EXERCISE DIRECTIONS: Everything from the first line of the data below through the line that contains "(27/08/2021)" should be written out exactly, please, and nothing more; the pictures stay out.

INPUT DATA:
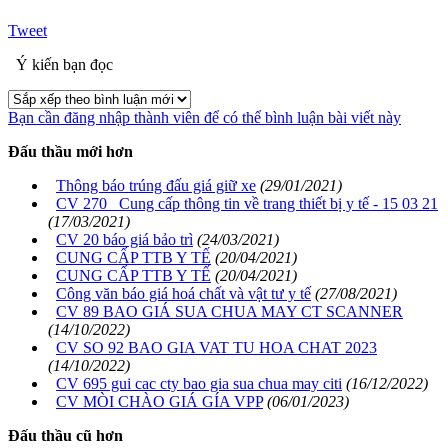
Tweet
Ý kiến bạn đọc
Bạn cần đăng nhập thành viên để có thể bình luận bài viết này
Đấu thầu mới hơn
Thông báo trúng đấu giá giữ xe
(29/01/2021)
CV 270 _Cung cấp thông tin về trang thiết bị y tế - 15 03 21
(17/03/2021)
CV 20 báo giá bảo trì
(24/03/2021)
CUNG CẤP TTB Y TẾ
(20/04/2021)
CUNG CẤP TTB Y TẾ
(20/04/2021)
Công văn báo giá hoá chất và vật tư y tế
(27/08/2021)
CV 89 BAO GIÁ SUA CHUA MAY CT SCANNER
(14/10/2022)
CV SO 92 BAO GIA VAT TU HOA CHAT 2023
(14/10/2022)
CV 695 gui cac cty bao gia sua chua may citi
(16/12/2022)
CV MÒI CHÀO GIÁ GÍA VPP
(06/01/2023)
Đấu thầu cũ hơn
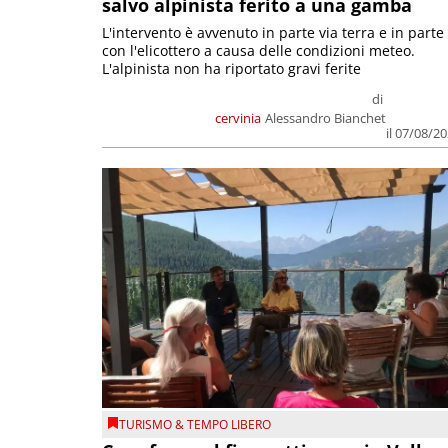
salvo alpinista ferito a una gamba
L'intervento è avvenuto in parte via terra e in parte
con l'elicottero a causa delle condizioni meteo.
L'alpinista non ha riportato gravi ferite
di
cervinia
Alessandro Bianchet
il 07/08/2
TURISMO & TEMPO LIBERO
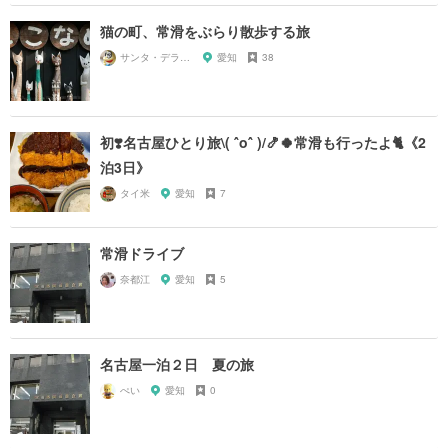
猫の町、常滑をぶらり散歩する旅
サンタ・デラックス
愛知
38
初❣️名古屋ひとり旅\( ˆoˆ )/🍤🍀常滑も行ったよ🐈《2
泊3日》
タイ米
愛知
7
常滑ドライブ
奈都江
愛知
5
名古屋一泊２日 夏の旅
ぺい
愛知
0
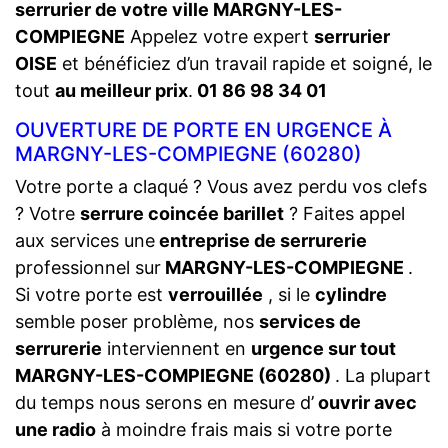
serrurier de votre ville MARGNY-LES-
COMPIEGNE
Appelez votre expert
serrurier
OISE
et bénéficiez d’un travail rapide et soigné, le
tout
au meilleur prix
.
01 86 98 34 01
OUVERTURE DE PORTE EN URGENCE À
MARGNY-LES-COMPIEGNE (60280)
Votre porte a claqué ? Vous avez perdu vos clefs
? Votre
serrure coincée barillet
? Faites appel
aux services une
entreprise de serrurerie
professionnel sur
MARGNY-LES-COMPIEGNE
.
Si votre porte est
verrouillée
, si le
cylindre
semble poser problème, nos
services de
serrurerie
interviennent en
urgence sur tout
MARGNY-LES-COMPIEGNE (60280)
. La plupart
du temps nous serons en mesure d’
ouvrir avec
une radio
à moindre frais mais si votre porte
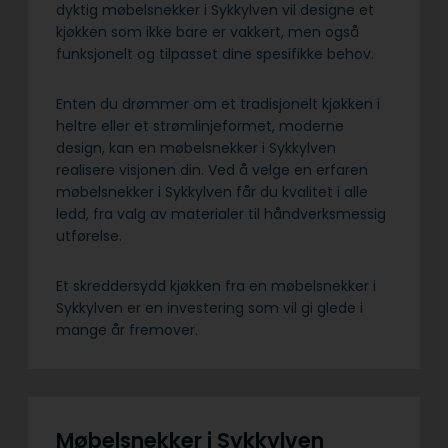
dyktig møbelsnekker i Sykkylven vil designe et
kjøkken som ikke bare er vakkert, men også
funksjonelt og tilpasset dine spesifikke behov.
Enten du drømmer om et tradisjonelt kjøkken i
heltre eller et strømlinjeformet, moderne
design, kan en møbelsnekker i Sykkylven
realisere visjonen din. Ved å velge en erfaren
møbelsnekker i Sykkylven får du kvalitet i alle
ledd, fra valg av materialer til håndverksmessig
utførelse.
Et skreddersydd kjøkken fra en møbelsnekker i
Sykkylven er en investering som vil gi glede i
mange år fremover.
Møbelsnekker i Sykkylven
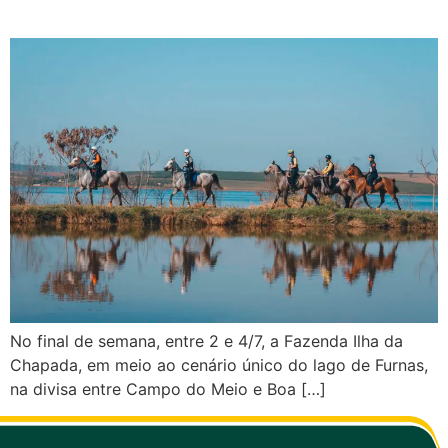
Brasil x Itália
No final de semana, entre 2 e 4/7, a Fazenda Ilha da
Chapada, em meio ao cenário único do lago de Furnas,
na divisa entre Campo do Meio e Boa […]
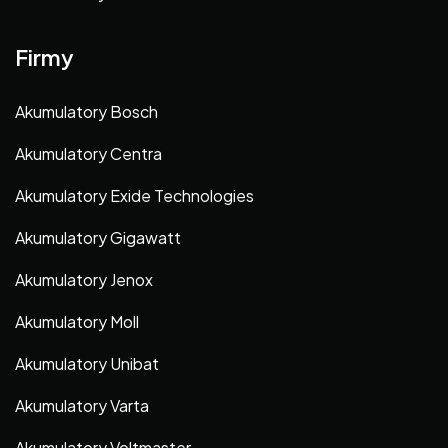
Firmy
Akumulatory Bosch
Akumulatory Centra
Akumulatory Exide Technologies
Akumulatory Gigawatt
Akumulatory Jenox
Akumulatory Moll
Akumulatory Unibat
Akumulatory Varta
Akumulatory Voltmaster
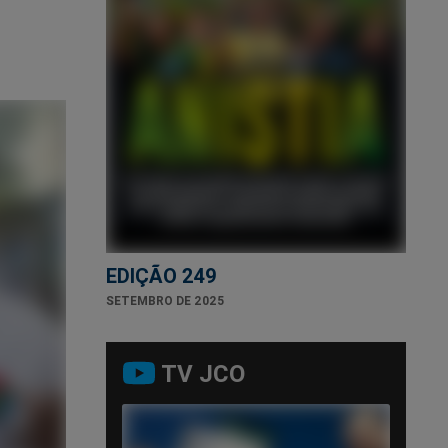
EDIÇÃO 249
SETEMBRO DE 2025
TV JCO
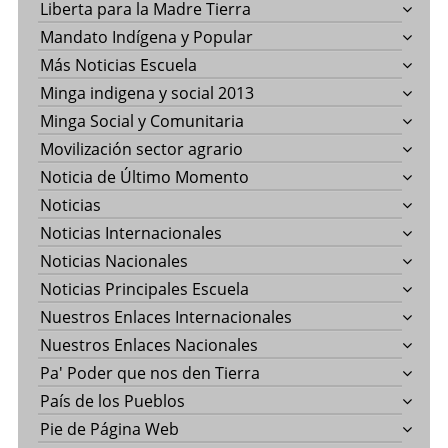
Liberta para la Madre Tierra
Mandato Indígena y Popular
Más Noticias Escuela
Minga indigena y social 2013
Minga Social y Comunitaria
Movilización sector agrario
Noticia de Último Momento
Noticias
Noticias Internacionales
Noticias Nacionales
Noticias Principales Escuela
Nuestros Enlaces Internacionales
Nuestros Enlaces Nacionales
Pa' Poder que nos den Tierra
País de los Pueblos
Pie de Página Web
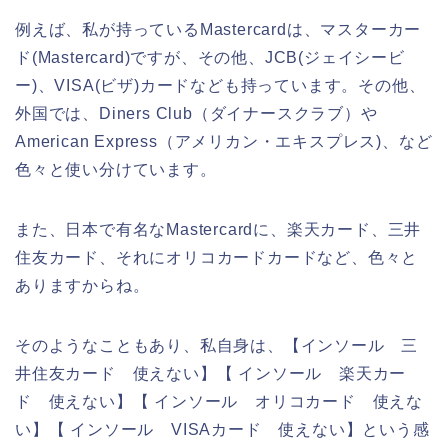
例えば、私が持っているMastercardは、マスターカー
ド(Mastercard)ですが、その他、JCB(ジェイシービ
ー)、VISA(ビザ)カードなども持っています。その他、
外国では、Diners Club（ダイナースクラブ）や
American Express（アメリカン・エキスプレス)、など
色々と使い分けています。
また、日本で有名なMastercardに、楽天カード、三井
住友カード、それにオリコカードカードなど、色々と
ありますからね。
そのようなこともあり、私自身は、【インソール 三
井住友カード 使えない】【 インソール 楽天カー
ド 使えない】【 インソール オリコカード 使えな
い】【 インソール VISAカード 使えない】という感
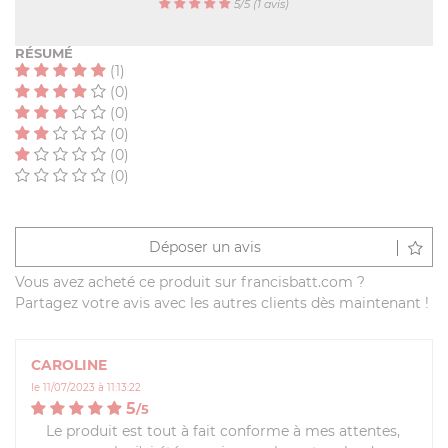
5
/
5
(1 avis)
RÉSUMÉ
(1)
(0)
(0)
(0)
(0)
(0)
Déposer un avis
Vous avez acheté ce produit sur francisbatt.com ?
Partagez votre avis avec les autres clients dès maintenant !
CAROLINE
le 11/07/2023 à 11:13:22
5
/
5
Le produit est tout à fait conforme à mes attentes,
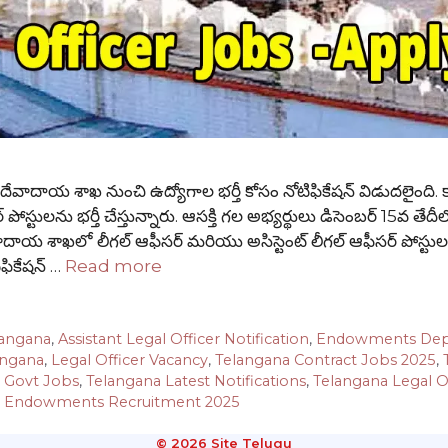
శాఖ నుంచి ఉద్యోగాల భర్తీ కోసం నోటిఫికేషన్ విడుదలైంది. కాంట్
ోస్టులను భర్తీ చేస్తున్నారు. ఆసక్తి గల అభ్యర్థులు డిసెంబర్ 15వ తేదీ
ాదాయ శాఖలో లీగల్ ఆఫీసర్ మరియు అసిస్టెంట్ లీగల్ ఆఫీసర్ పోస్టుల 
ిఫికేషన్ …
Read more
langana
,
Assistant Legal Officer Notification
,
Endowments Dep
angana
,
Legal Officer Vacancy
,
Telangana Contract Jobs 2025
,
 Govt Jobs
,
Telangana Latest Notifications
,
Telangana Legal O
 Endowments Recruitment 2025
© 2026 Site Telugu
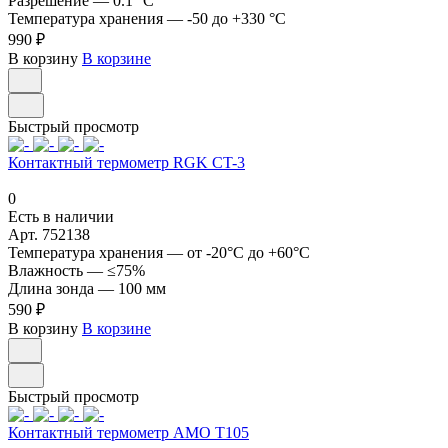
Разрешение
—
0.1 °С
Температура хранения
—
-50 до +330 °С
990 ₽
В корзину
В корзине
Быстрый просмотр
Контактный термометр RGK CT-3
0
Есть в наличии
Арт.
752138
Температура хранения
—
от -20°С до +60°С
Влажность
—
≤75%
Длина зонда
—
100 мм
590 ₽
В корзину
В корзине
Быстрый просмотр
Контактный термометр AMO T105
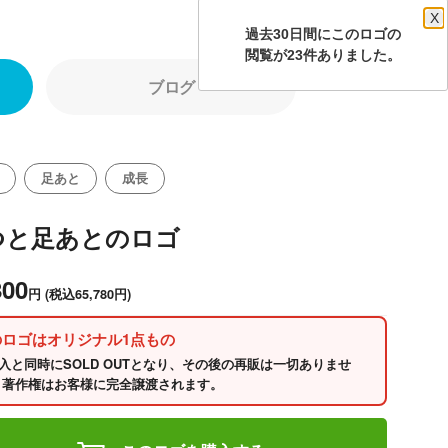
X
過去30日間にこのロゴの
閲覧が23件ありました。
ブログ
足あと
成長
つと足あとのロゴ
800
円
(税込65,780円)
のロゴはオリジナル1点もの
入と同時にSOLD OUTとなり、その後の再販は一切ありませ
 著作権はお客様に完全譲渡されます。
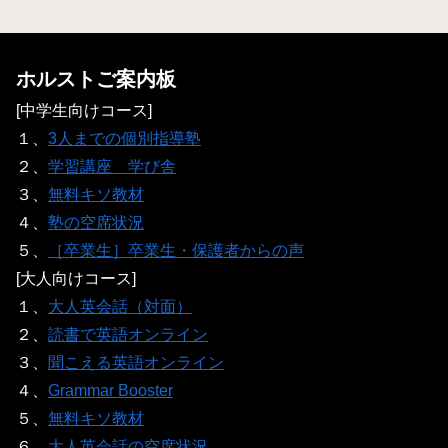
ホルストご案内板
[中学生向けコース]
１、
3人までの個別指導塾
２、
学習講座 学び舎
３、
無料キソ教材
４、
塾の空席状況
５、
［卒業生］卒業生・保護者からの声
[大人向けコース]
１、
大人英会話（対面）
２、
読書で英語オンライン
３、
聞こえる英語オンライン
４、
Grammar Booster
５、
無料キソ教材
６、
大人英会話の空席状況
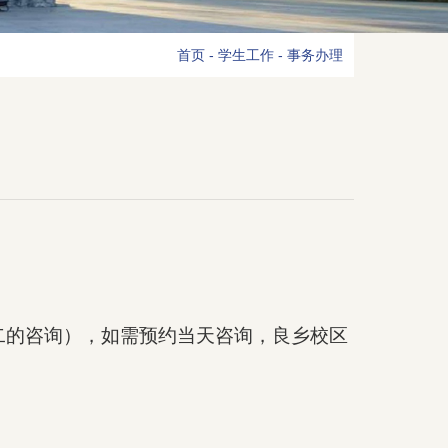
首页
-
学生工作
-
事务办理
二的咨询），如需预约当天咨询，良乡校区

TASK OUTPUT:
Tweet
Ý kiến bạn đọc
Bạn cần đăng nhập thành viên để có thể bình luận bài viết này
Đấu thầu mới hơn
Thông báo trúng đấu giá giữ xe
(29/01/2021)
CV 270 _Cung cấp thông tin về trang thiết bị y tế - 15 03 21
(17/03/2021)
CV 20 báo giá bảo trì
(24/03/2021)
CUNG CẤP TTB Y TẾ
(20/04/2021)
CUNG CẤP TTB Y TẾ
(20/04/2021)
Công văn báo giá hoá chất và vật tư y tế
(27/08/2021)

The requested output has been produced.